The Bangladeshi gardener who comes to tidy up around the compound every morning always has a cheery smile and a wave ready for my daughter who, on seeing him through the window, immediately darts to the shoe rack then out the door in a flash to say hi.

He washes cars, tidies up, removes garbage and mess and is employed by the landlady. He rides around our area on an old Atlas bicycle, with a rusty basket on the front. The basket can contain anything on any given day, but always has a plastic bottle filled with drinking water.

My daughter is obsessed with his bicycle, and constantly spins the pedals when it is propped on its stand to make the back wheel turn faster and faster. Mohammed gets on with his work, all the while keeping a wary eye on events should disaster befall his only means of transport, or my daughter.

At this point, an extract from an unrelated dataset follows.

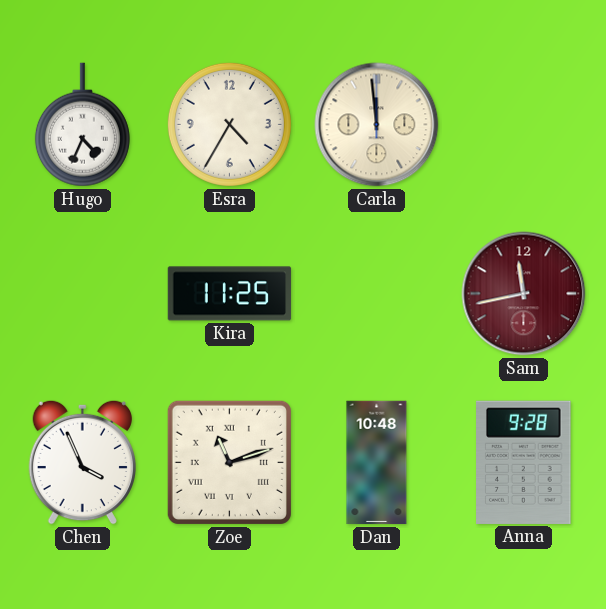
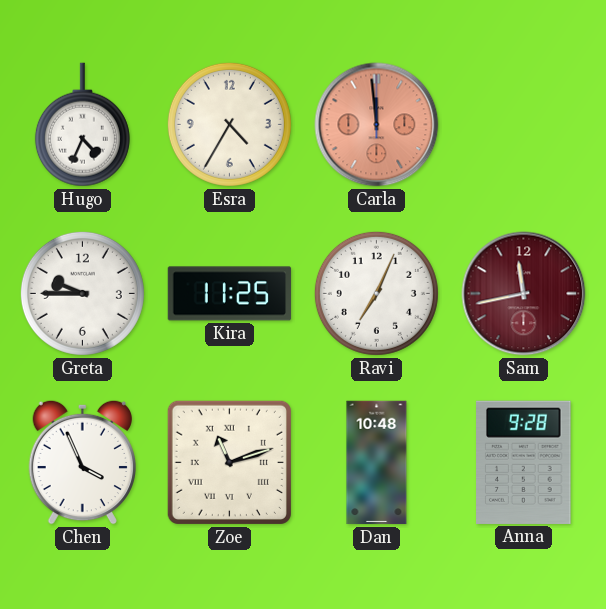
Carla dial: cream -> salmon
Greta: none -> 9:45
Ravi: none -> 7:04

They have a morning bond, these two. My daughter, approaching four years of age, would talk to the Devil himself, so keen is she to ask every possible question under the sun, about everything under, and including, the sun.

Mohammed’s face lights up when he sees her and hers does too. It has become a morning ritual. I have spotted him out working as early as 5am and as late as 8pm. It seems he never stops.

Cleaning cars, sweeping driveways, all the while riding around on his world-weary Atlas cycle, which is no doubt older than

he is — and he’s 28.

There’s a Mohammed in every compound. Often (but not always) from Bangladesh, they are an army of silent worker bees, men

(and they are all men) who work from dawn to dusk and send every penny home to large extended families to support school fees and as many as five extended family groups.

We don’t pay them much, but the money they collect every month goes straight home, save OMR10 or OMR20 to survive another month here, toiling under a fierce sun and hoping for a brighter future.

My Mohammed still manages to smile broadly when he sees my daughter running to say hello. He remembers her name, as well as those of her siblings, and is an absolute gentleman.

You see, Mohammed has young daughters of his own, back home in Bangladesh. He is here so that their lives can be better, he tells me.

They attend school, have books and pens, have food on the table. He also helps his brothers and their families. All in, he is responsible for supporting some 16 human beings, young and old, daughters to grandmothers.

Yet he rarely has a chance to return home to spend precious time with the people he loves the most.

Think about that. Astonishing.

Every one of the Mohammeds that you see is here for the same reason, doing the same thing—the head of a vast family support network, changing and enriching lives and futures back in their home countries.

Perhaps, they all deserve a pay rise.